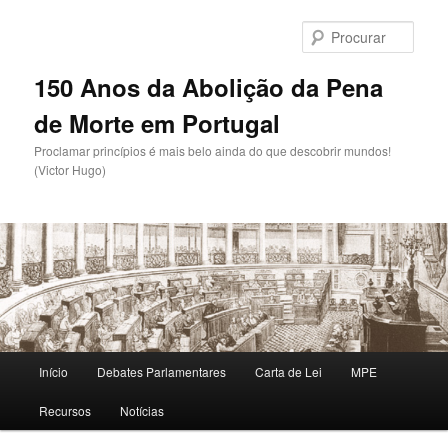
Saltar
para
Procu
o
conteúdo
150 Anos da Abolição da Pena
primário
de Morte em Portugal
Proclamar princípios é mais belo ainda do que descobrir mundos!
(Victor Hugo)
Menu
Início
Debates Parlamentares
Carta de Lei
MPE
principal
Recursos
Notícias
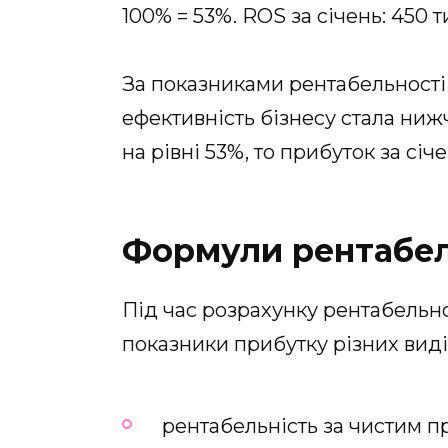
100% = 53%. ROS за січень: 450 т
За показниками рентабельності
ефективність бізнесу стала ни
на рівні 53%, то прибуток за січ
Формули рентабел
Під час розрахунку рентабельн
показники прибутку різних виді
рентабельність за чистим п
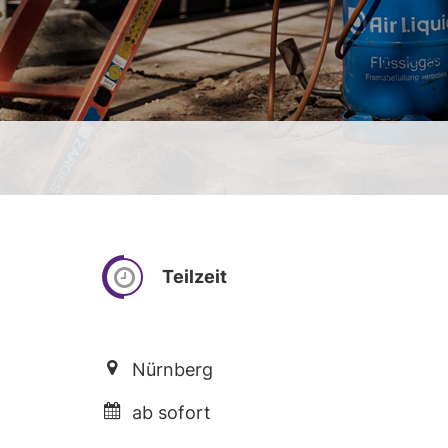
Teilzeit
Nürnberg
ab sofort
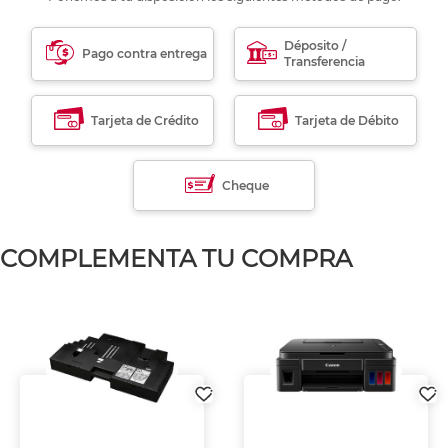
Déposito /
Pago contra entrega
Transferencia
Tarjeta de Crédito
Tarjeta de Débito
Cheque
COMPLEMENTA TU COMPRA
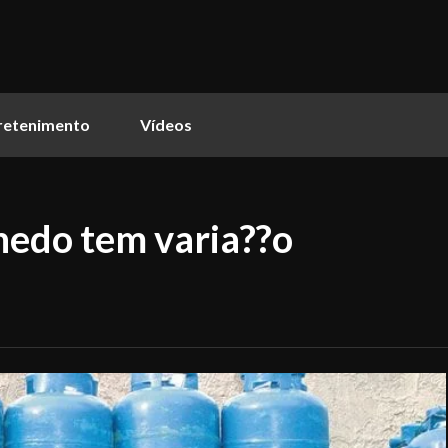
retenimento
Vídeos
hedo tem varia??o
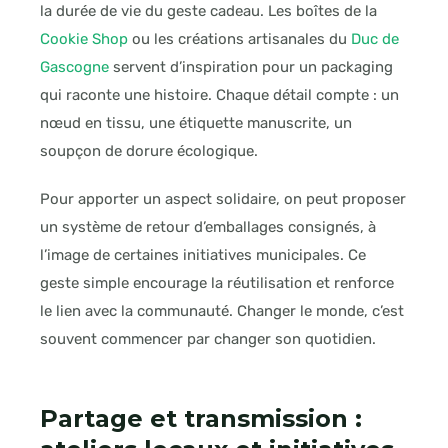
la durée de vie du geste cadeau. Les boîtes de la
Cookie Shop
ou les créations artisanales du
Duc de
Gascogne
servent d’inspiration pour un packaging
qui raconte une histoire. Chaque détail compte : un
nœud en tissu, une étiquette manuscrite, un
soupçon de dorure écologique.
Pour apporter un aspect solidaire, on peut proposer
un système de retour d’emballages consignés, à
l’image de certaines initiatives municipales. Ce
geste simple encourage la réutilisation et renforce
le lien avec la communauté. Changer le monde, c’est
souvent commencer par changer son quotidien.
Partage et transmission :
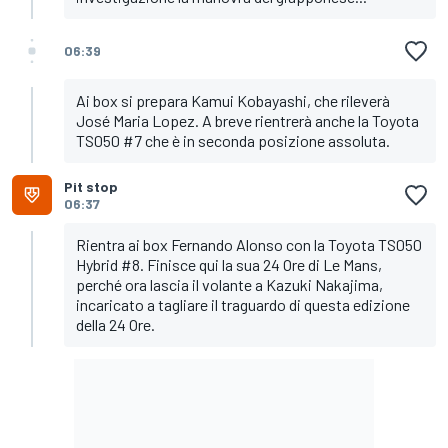
06:39
Ai box si prepara Kamui Kobayashi, che rileverà
José Maria Lopez. A breve rientrerà anche la Toyota
TS050 #7 che è in seconda posizione assoluta.
Pit stop
06:37
Rientra ai box Fernando Alonso con la Toyota TS050
Hybrid #8. Finisce qui la sua 24 Ore di Le Mans,
perché ora lascia il volante a Kazuki Nakajima,
incaricato a tagliare il traguardo di questa edizione
della 24 Ore.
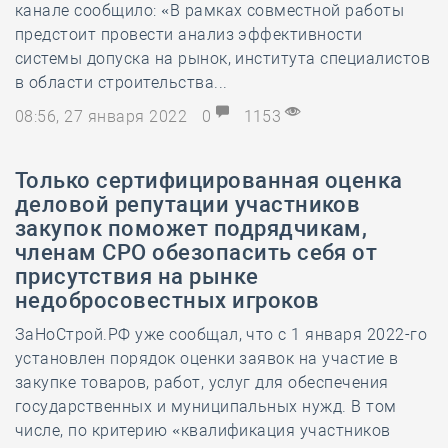
канале сообщило: «В рамках совместной работы
предстоит провести анализ эффективности
системы допуска на рынок, института специалистов
в области строительства...
08:56, 27 января 2022
0
1153
Только сертифицированная оценка
деловой репутации участников
закупок поможет подрядчикам,
членам СРО обезопасить себя от
присутствия на рынке
недобросовестных игроков
ЗаНоСтрой.РФ уже сообщал, что с 1 января 2022-го
установлен порядок оценки заявок на участие в
закупке товаров, работ, услуг для обеспечения
государственных и муниципальных нужд. В том
числе, по критерию «квалификация участников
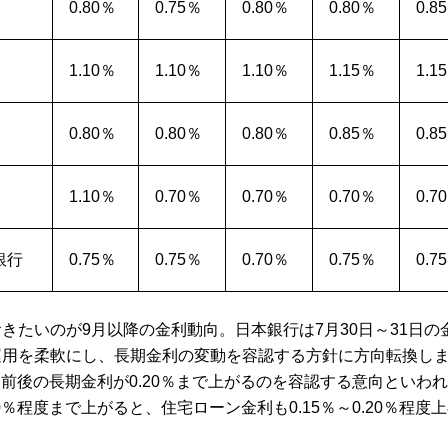
0.80％
0.75％
0.80％
0.80％
0.8
1.10％
1.10％
1.10％
1.15％
1.1
0.80％
0.80％
0.80％
0.85％
0.8
1.10％
0.70％
0.70％
0.70％
0.7
銀行
0.75％
0.75％
0.70％
0.75％
0.7
きたいのが9月以降の金利動向。日本銀行は7月30日～31日の
運用を柔軟にし、長期金利の変動を容認する方針に方向転換し
5％前後の長期金利が0.20％まで上がるのを容認する意向といわ
0％程度まで上がると、住宅ローン金利も0.15％～0.20％程度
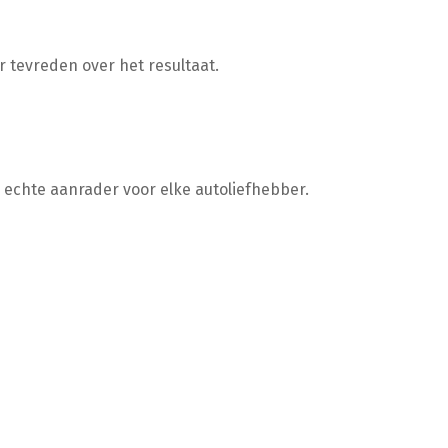
r tevreden over het resultaat.
n echte aanrader voor elke autoliefhebber.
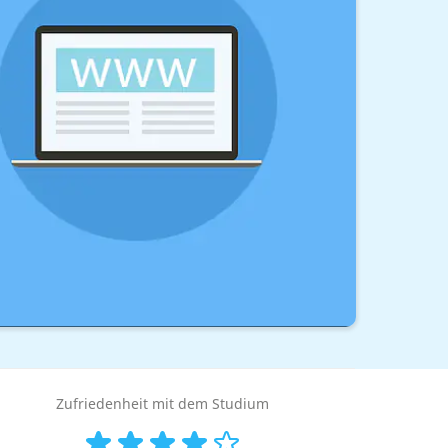
Zufriedenheit mit dem Studium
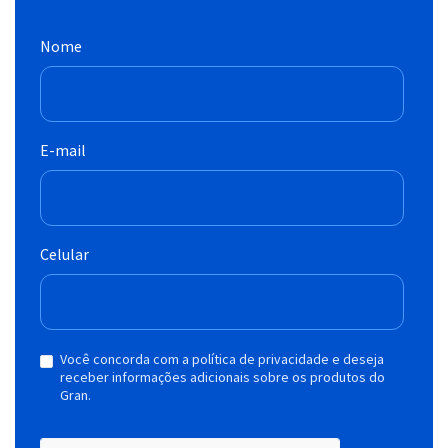
Nome
E-mail
Celular
Você concorda com a política de privacidade e deseja
receber informações adicionais sobre os produtos do
Gran.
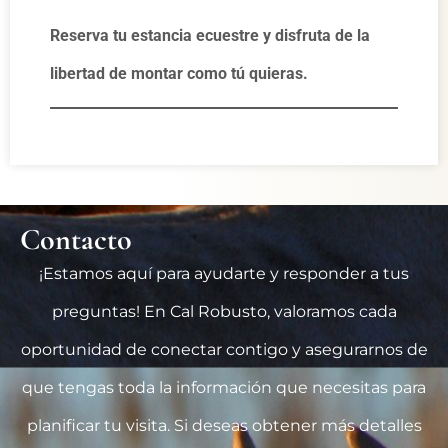
Reserva tu estancia ecuestre y disfruta de la
libertad de montar como tú quieras.
Contacto
¡Estamos aquí para ayudarte y responder a tus
preguntas! En Cal Robusto, valoramos cada
oportunidad de conectar contigo y asegurarnos de
que tengas toda la información que necesitas para
planificar tu visita. Si deseas obtener más detalles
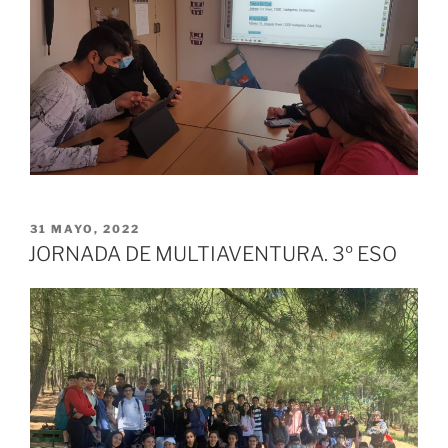
PUBLICADO
31 MAYO, 2022
EL
JORNADA DE MULTIAVENTURA. 3º ESO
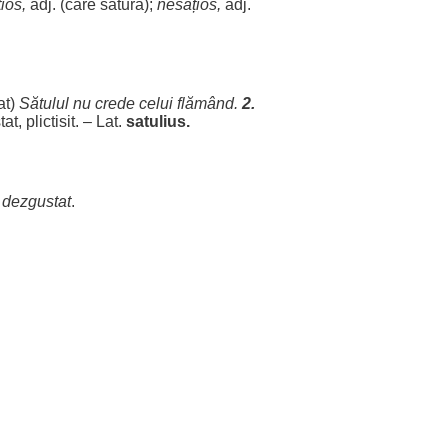
țios
,
adj. (care
satură
);
nesățios
,
adj.
at
)
Sătulul
nu
crede
celui
flămând
.
2.
tat
,
plictisit
. – Lat.
satulius.
.
dezgustat
.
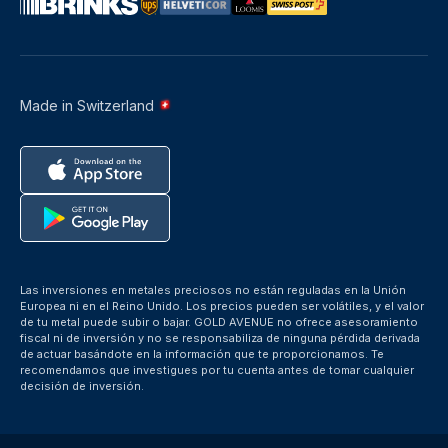
Made in Switzerland
Las inversiones en metales preciosos no están reguladas en la Unión
Europea ni en el Reino Unido. Los precios pueden ser volátiles, y el valor
de tu metal puede subir o bajar. GOLD AVENUE no ofrece asesoramiento
fiscal ni de inversión y no se responsabiliza de ninguna pérdida derivada
de actuar basándote en la información que te proporcionamos. Te
recomendamos que investigues por tu cuenta antes de tomar cualquier
decisión de inversión.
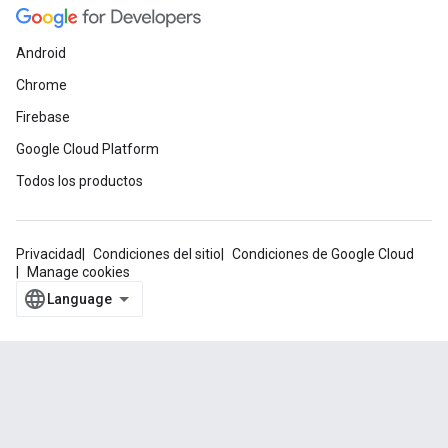
Android
Chrome
Firebase
Google Cloud Platform
Todos los productos
Privacidad
Condiciones del sitio
Condiciones de Google Cloud
Manage cookies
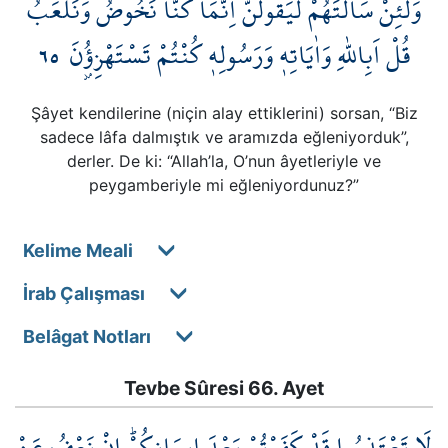
وَلَئِنْ سَاَلْتَهُمْ لَيَقُولُنَّ اِنَّمَا كُنَّا نَخُوضُ وَنَلْعَبُۜ
٦٥
قُلْ اَبِاللّٰهِ وَاٰيَاتِه۪ وَرَسُولِه۪ كُنْتُمْ تَسْتَهْزِؤُ۫نَ
Şâyet kendilerine (niçin alay ettiklerini) sorsan, “Biz
sadece lâfa dalmıştık ve aramızda eğleniyorduk”,
derler. De ki: “Allah’la, O’nun âyetleriyle ve
peygamberiyle mi eğleniyordunuz?”
Kelime Meali
İrab Çalışması
Belâgat Notları
Tevbe Sûresi 66. Ayet
لَا تَعْتَذِرُوا قَدْ كَفَرْتُمْ بَعْدَ ا۪يمَانِكُمْۜ اِنْ نَعْفُ عَنْ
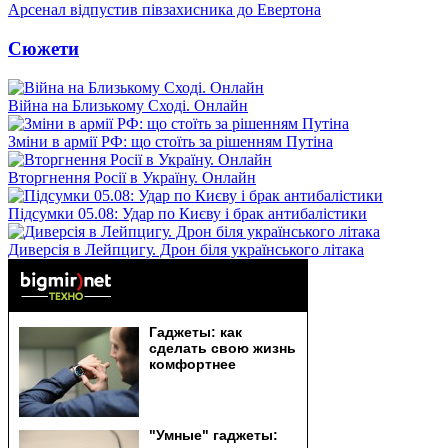
Арсенал відпустив півзахисника до Евертона
Сюжети
Війна на Близькому Сході. Онлайн
Зміни в армії РФ: що стоїть за рішенням Путіна
Вторгнення Росії в Україну. Онлайн
Підсумки 05.08: Удар по Києву і брак антибалістики
Диверсія в Лейпцигу. Дрон біля українського літака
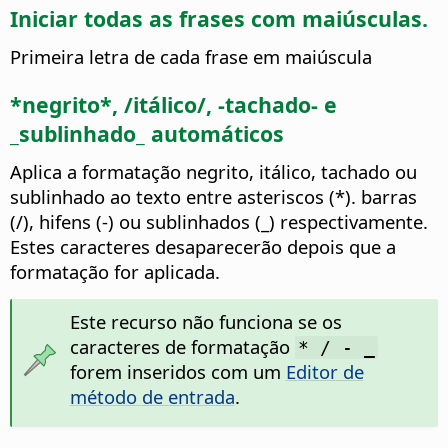
Iniciar todas as frases com maiúsculas.
Primeira letra de cada frase em maiúscula
*negrito*, /itálico/, -tachado- e
_sublinhado_ automáticos
Aplica a formatação negrito, itálico, tachado ou
sublinhado ao texto entre asteriscos (*). barras
(/), hifens (-) ou sublinhados (_) respectivamente.
Estes caracteres desaparecerão depois que a
formatação for aplicada.
Este recurso não funciona se os
caracteres de formatação
* / - _
forem inseridos com um
Editor de
método de entrada
.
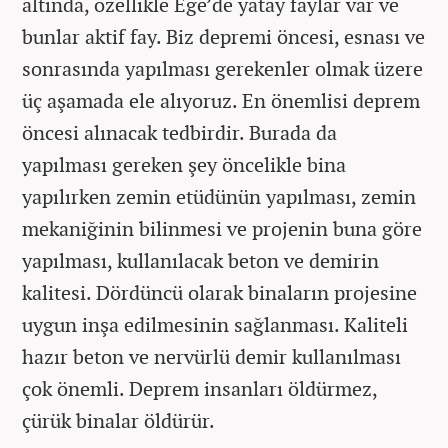
altında, özellikle Ege’de yatay faylar var ve
bunlar aktif fay. Biz depremi öncesi, esnası ve
sonrasında yapılması gerekenler olmak üzere
üç aşamada ele alıyoruz. En önemlisi deprem
öncesi alınacak tedbirdir. Burada da
yapılması gereken şey öncelikle bina
yapılırken zemin etüdünün yapılması, zemin
mekaniğinin bilinmesi ve projenin buna göre
yapılması, kullanılacak beton ve demirin
kalitesi. Dördüncü olarak binaların projesine
uygun inşa edilmesinin sağlanması. Kaliteli
hazır beton ve nervürlü demir kullanılması
çok önemli. Deprem insanları öldürmez,
çürük binalar öldürür.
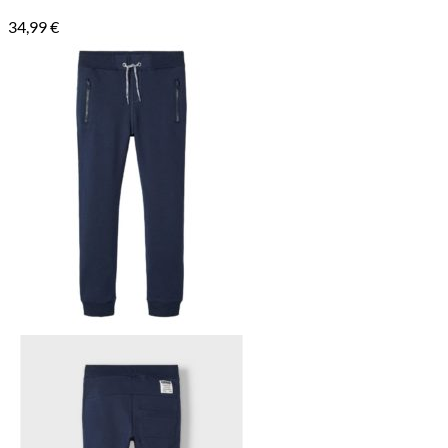
34,99
€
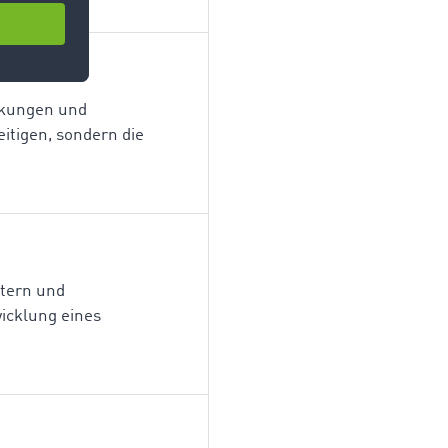
ackungen und
eitigen, sondern die
ütern und
icklung eines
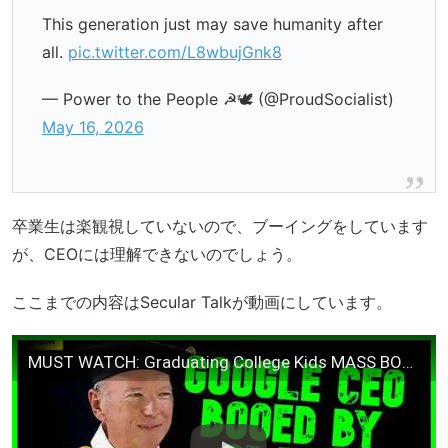
This generation just may save humanity after
all.
pic.twitter.com/L8wbujGnk8
— Power to the People ☭🕊 (@ProudSocialist)
May 16, 2026
卒業生は楽観視していないので、ブーイングをしています
が、CEOには理解できないのでしょう。
ここまでの内容はSecular Talkが動画にしています。
MUST WATCH: Graduating College Kids MASS BOO AI In Google CEO Speech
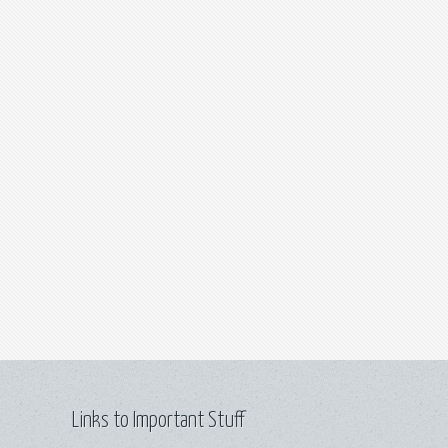
Links to Important Stuff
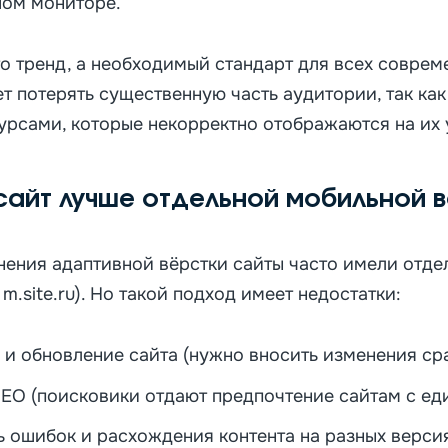
шом мониторе.
о тренд, а необходимый стандарт для всех соврем
ет потерять существенную часть аудитории, так ка
урсами, которые некорректно отображаются на их 
сайт лучше отдельной мобильной 
нения адаптивной вёрстки сайты часто имели отд
m.site.ru). Но такой подход имеет недостатки:
и обновление сайта (нужно вносить изменения сра
SEO (поисковики отдают предпочтение сайтам с ед
 ошибок и расхождения контента на разных версия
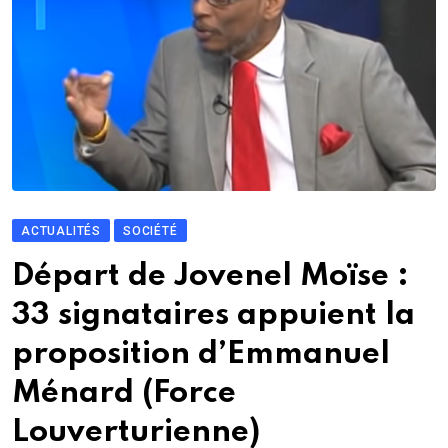
ACTUALITÉS
SOCIÉTÉ
Départ de Jovenel Moïse :
33 signataires appuient la
proposition d’Emmanuel
Ménard (Force
Louverturienne)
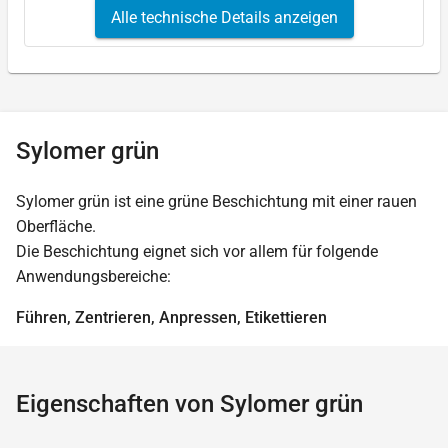
Alle technische Details anzeigen
Sylomer grün
Sylomer grün ist eine grüne Beschichtung mit einer rauen
Oberfläche.
Die Beschichtung eignet sich vor allem für folgende
Anwendungsbereiche:
Führen, Zentrieren, Anpressen, Etikettieren
Eigenschaften von Sylomer grün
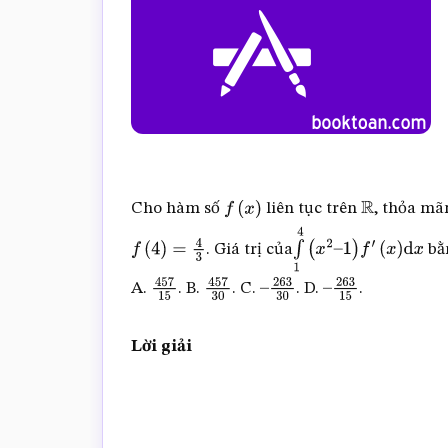
Cho hàm số
liên tục trên
, thỏa m
f
(
x
)
R
. Giá trị của
bằ
f
(
4
)
=
4
3
∫
1
4
(
x
2
–
1
)
f
′
(
x
)
d
x
A.
. B.
. C.
. D.
.
457
15
457
30
–
–
263
30
263
15
Lời giải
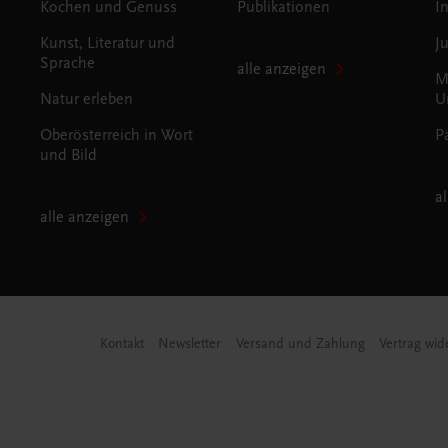
Kochen und Genuss
Publikationen
I
Kunst, Literatur und
J
Sprache
alle anzeigen
M
Natur erleben
U
Oberösterreich in Wort
P
und Bild
a
alle anzeigen
Kontakt
Newsletter
Versand und Zahlung
Vertrag wid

---*---

All pictures are to be skipped. Output, word for word, the lines in the data above starting at the line containing "preguntas! En Cal Robusto, valoramos cada" and ending at the line containing "Las inversiones en".

preguntas! En Cal Robusto, valoramos cada
oportunidad de conectar contigo y asegurarnos de
que tengas toda la información que necesitas para
planificar tu visita. Si deseas obtener más detalles
PUBLICADO
31 MAYO, 2022
EL
JORNADA DE MULTIAVENTURA. 3º ESO
țios
,
adj. (care
satură
);
nesățios
,
adj.
at
)
Sătulul
nu
crede
celui
flămând
.
2.
tat
,
plictisit
. – Lat.
satulius.
.
dezgustat
.
Made in Switzerland
Las inversiones en metales preciosos no están reguladas en la Unión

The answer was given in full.